[Records from a collection]
——

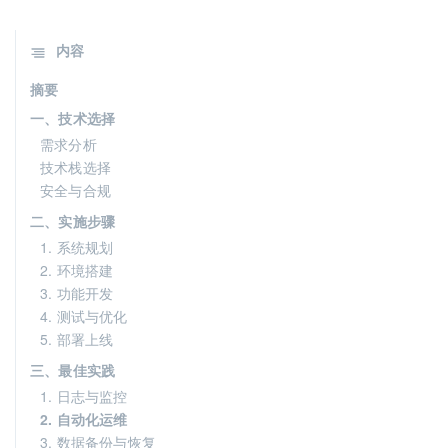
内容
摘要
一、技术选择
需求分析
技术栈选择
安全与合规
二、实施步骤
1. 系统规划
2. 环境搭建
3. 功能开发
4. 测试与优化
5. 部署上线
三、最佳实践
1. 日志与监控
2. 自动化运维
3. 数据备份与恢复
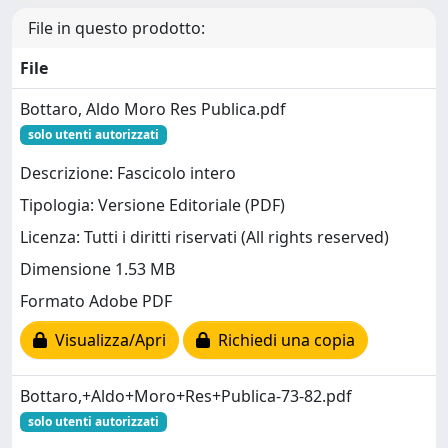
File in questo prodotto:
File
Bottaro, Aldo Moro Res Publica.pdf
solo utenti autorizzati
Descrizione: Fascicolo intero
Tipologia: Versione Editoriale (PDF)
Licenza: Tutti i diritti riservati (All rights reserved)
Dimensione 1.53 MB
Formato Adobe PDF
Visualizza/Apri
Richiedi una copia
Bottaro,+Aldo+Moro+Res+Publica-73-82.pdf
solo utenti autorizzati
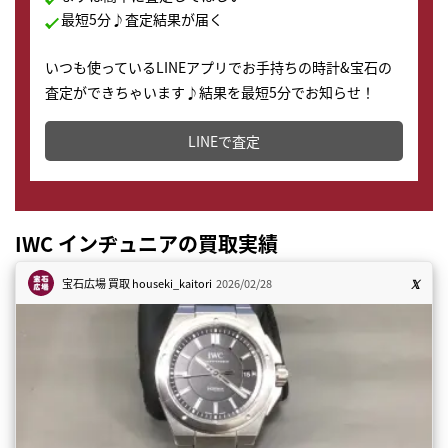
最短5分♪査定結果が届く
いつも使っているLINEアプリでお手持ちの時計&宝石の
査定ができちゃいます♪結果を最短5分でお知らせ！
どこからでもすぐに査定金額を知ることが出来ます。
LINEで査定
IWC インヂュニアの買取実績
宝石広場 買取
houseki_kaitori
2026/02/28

——

Exactly as written, restate all of the data, leaving out the images.

Solution >>
内容
摘要
一、技术选择
需求分析
技术栈选择
安全与合规
二、实施步骤
1. 系统规划
2. 环境搭建
3. 功能开发
4. 测试与优化
5. 部署上线
三、最佳实践
1. 日志与监控
2. 自动化运维
3. 数据备份与恢复
File in questo prodotto:
File
Bottaro, Aldo Moro Res Publica.pdf
solo utenti autorizzati
Descrizione: Fascicolo intero
Tipologia: Versione Editoriale (PDF)
Licenza: Tutti i diritti riservati (All rights reserved)
Dimensione 1.53 MB
Formato Adobe PDF
Visualizza/Apri
Richiedi una copia
Bottaro,+Aldo+Moro+Res+Publica-73-82.pdf
solo utenti autorizzati
最短5分♪査定結果が届く
いつも使っているLINEアプリでお手持ちの時計&宝石の
査定ができちゃいます♪結果を最短5分でお知らせ！
どこからでもすぐに査定金額を知ることが出来ます。
LINEで査定
IWC インヂュニアの買取実績
宝石広場 買取
houseki_kaitori
2026/02/28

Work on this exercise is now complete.